BEGIN Stored data
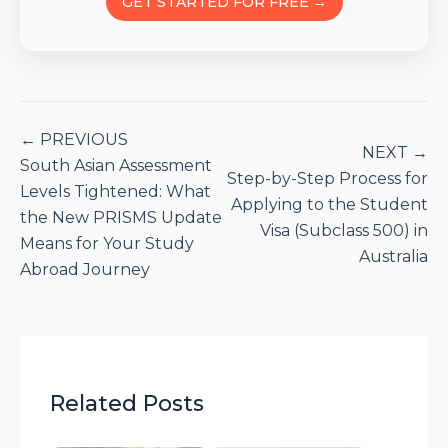
GET STARTED FOR FREE →
← PREVIOUS
NEXT →
South Asian Assessment
Step-by-Step Process for
Levels Tightened: What
Applying to the Student
the New PRISMS Update
Visa (Subclass 500) in
Means for Your Study
Australia
Abroad Journey
Related Posts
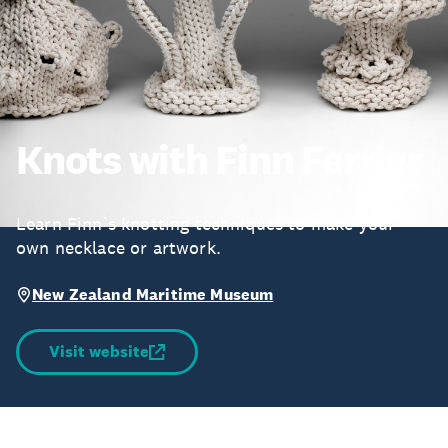
Knots with Finn Ferrier
Learn Finn’s knotting techniques to make your
own necklace or artwork.
New Zealand Maritime Museum
Visit website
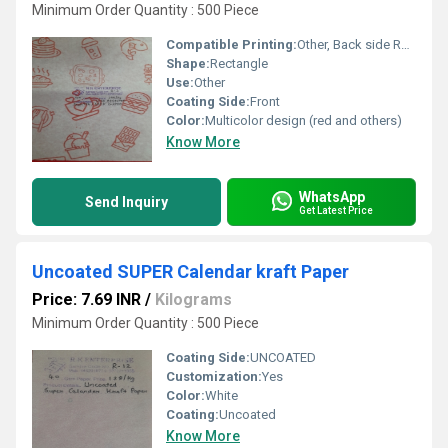
Minimum Order Quantity : 500 Piece
Compatible Printing:
Other, Back side Register Printed
Shape:
Rectangle
Use:
Other
Coating Side:
Front
Color:
Multicolor design (red and others)
Know More
WhatsApp
Send Inquiry
Get Latest Price
Uncoated SUPER Calendar kraft Paper
Price: 7.69 INR
/
Kilograms
Minimum Order Quantity : 500 Piece
Coating Side:
UNCOATED
Customization:
Yes
Color:
White
Coating:
Uncoated
Know More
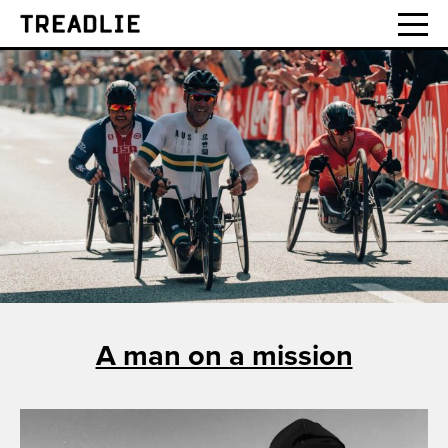
Treadlie
A man on a mission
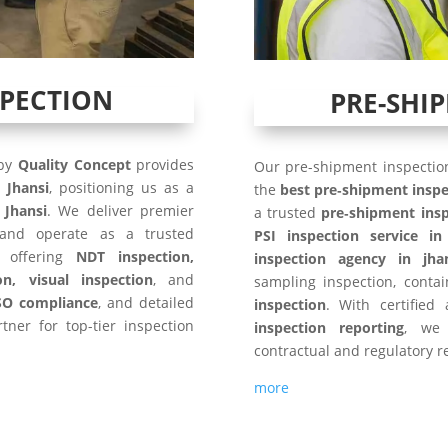
SPECTION
PRE-SHI
 by
Quality Concept
provides
Our pre-shipment inspection
n
Jhansi
, positioning us as a
the
best pre‑shipment inspe
 Jhansi
. We deliver premier
a trusted
pre‑shipment insp
and operate as a trusted
PSI inspection service in
, offering
NDT inspection,
inspection agency in jha
on, visual inspection
, and
sampling inspection, conta
SO compliance
, and detailed
inspection
. With certified
tner for top-tier inspection
inspection reporting
, we 
contractual and regulatory r
more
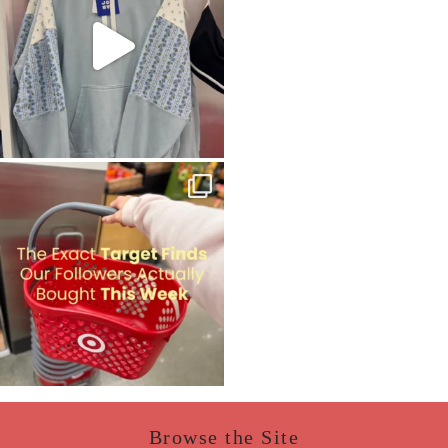
Browse the Site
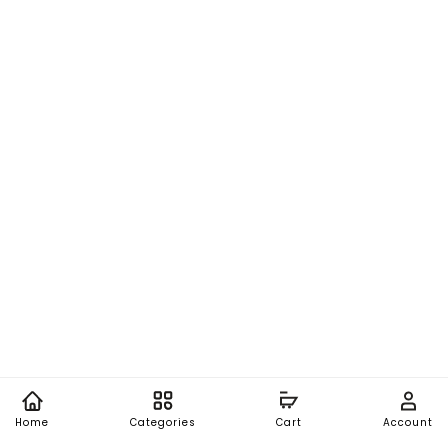
Home
Categories
Cart
Account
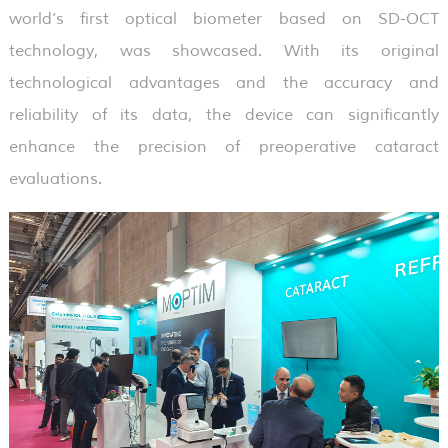
world’s first optical biometer based on SD-OCT
technology, was showcased. With its original
technological advantages and the accuracy and
reliability of its data, the device can significantly
enhance the precision of preoperative cataract
evaluations.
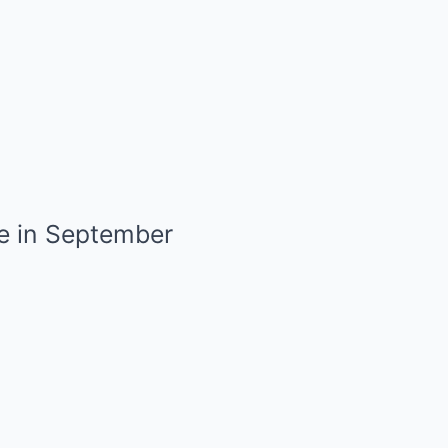
e in September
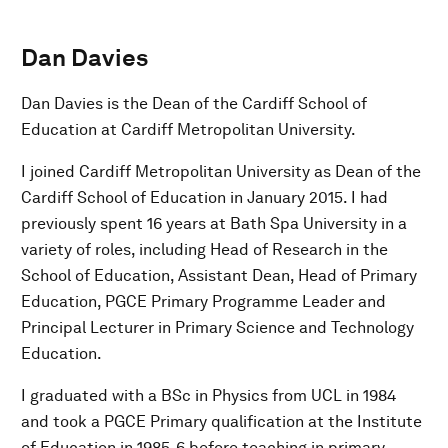
Dan Davies
Dan Davies is the Dean of the Cardiff School of
Education at Cardiff Metropolitan University.
I joined Cardiff Metropolitan University as Dean of the
Cardiff School of Education in January 2015. I had
previously spent 16 years at Bath Spa University in a
variety of roles, including Head of Research in the
School of Education, Assistant Dean, Head of Primary
Education, PGCE Primary Programme Leader and
Principal Lecturer in Primary Science and Technology
Education.
I graduated with a BSc in Physics from UCL in 1984
and took a PGCE Primary qualification at the Institute
of Education in 1985-6 before teaching in primary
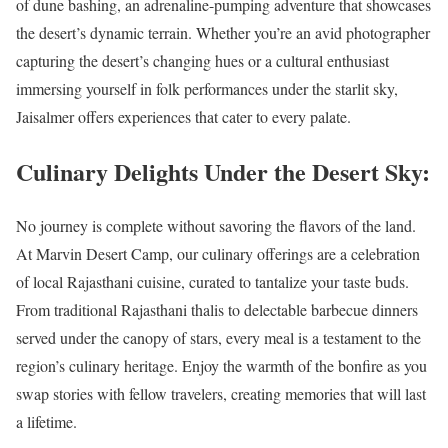
of dune bashing, an adrenaline-pumping adventure that showcases
the desert’s dynamic terrain. Whether you’re an avid photographer
capturing the desert’s changing hues or a cultural enthusiast
immersing yourself in folk performances under the starlit sky,
Jaisalmer offers experiences that cater to every palate.
Culinary Delights Under the Desert Sky:
No journey is complete without savoring the flavors of the land.
At Marvin Desert Camp, our culinary offerings are a celebration
of local Rajasthani cuisine, curated to tantalize your taste buds.
From traditional Rajasthani thalis to delectable barbecue dinners
served under the canopy of stars, every meal is a testament to the
region’s culinary heritage. Enjoy the warmth of the bonfire as you
swap stories with fellow travelers, creating memories that will last
a lifetime.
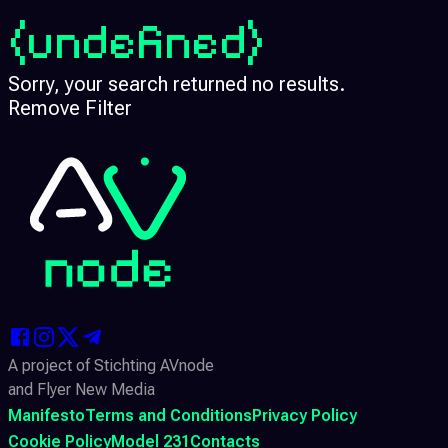
(undefined)
Sorry, your search returned no results.
Remove Filter
A project of Stichting AVnode
and Flyer New Media
Manifesto
Terms and Conditions
Privacy Policy
Cookie Policy
Model 231
Contacts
END Stored data
* [Work item]
Pictures do not belong in the copy. Reproduce the rest of the data exactly.

* [Exercise result]
GET STARTED FOR FREE →
← PREVIOUS
NEXT →
South Asian Assessment
Step-by-Step Process for
Levels Tightened: What
Applying to the Student
the New PRISMS Update
Visa (Subclass 500) in
Means for Your Study
Australia
Abroad Journey
Related Posts
Knots with Finn Ferrier
Learn Finn’s knotting techniques to make your
own necklace or artwork.
New Zealand Maritime Museum
Visit website
Minimum Order Quantity : 500 Piece
Compatible Printing:
Other, Back side Register Printed
Shape:
Rectangle
Use:
Other
Coating Side:
Front
Color:
Multicolor design (red and others)
Know More
WhatsApp
Send Inquiry
Get Latest Price
Uncoated SUPER Calendar kraft Paper
Price: 7.69 INR
/
Kilograms
Minimum Order Quantity : 500 Piece
Coating Side:
UNCOATED
Customization:
Yes
Color:
White
Coating:
Uncoated
Know More
Treadlie
A man on a mission
SPECTION
PRE-SHI
 by
Quality Concept
provides
Our pre-shipment inspection
n
Jhansi
, positioning us as a
the
best pre‑shipment inspe
 Jhansi
. We deliver premier
a trusted
pre‑shipment insp
and operate as a trusted
PSI inspection service in
, offering
NDT inspection,
inspection agency in jha
on, visual inspection
, and
sampling inspection, conta
SO compliance
, and detailed
inspection
. With certified
tner for top-tier inspection
inspection reporting
, we 
contractual and regulatory r
more
Browse the Site
Home
Categories
Cart
Account
world’s first optical biometer based on SD-OCT
technology, was showcased. With its original
technological advantages and the accuracy and
reliability of its data, the device can significantly
enhance the precision of preoperative cataract
evaluations.
e in September
Dan Davies
Dan Davies is the Dean of the Cardiff School of
Education at Cardiff Metropolitan University.
I joined Cardiff Metropolitan University as Dean of the
Cardiff School of Education in January 2015. I had
previously spent 16 years at Bath Spa University in a
variety of roles, including Head of Research in the
School of Education, Assistant Dean, Head of Primary
Education, PGCE Primary Programme Leader and
Principal Lecturer in Primary Science and Technology
Education.
I graduated with a BSc in Physics from UCL in 1984
and took a PGCE Primary qualification at the Institute
of Education in 1985-6 before teaching in primary
of dune bashing, an adrenaline-pumping adventure that showcases
the desert’s dynamic terrain. Whether you’re an avid photographer
capturing the desert’s changing hues or a cultural enthusiast
immersing yourself in folk performances under the starlit sky,
Jaisalmer offers experiences that cater to every palate.
Culinary Delights Under the Desert Sky:
No journey is complete without savoring the flavors of the land.
At Marvin Desert Camp, our culinary offerings are a celebration
of local Rajasthani cuisine, curated to tantalize your taste buds.
From traditional Rajasthani thalis to delectable barbecue dinners
served under the canopy of stars, every meal is a testament to the
region’s culinary heritage. Enjoy the warmth of the bonfire as you
swap stories with fellow travelers, creating memories that will last
a lifetime.
(undefined)
Sorry, your search returned no results.
Remove Filter
A project of Stichting AVnode
and Flyer New Media
Manifesto
Terms and Conditions
Privacy Policy
Cookie Policy
Model 231
Contacts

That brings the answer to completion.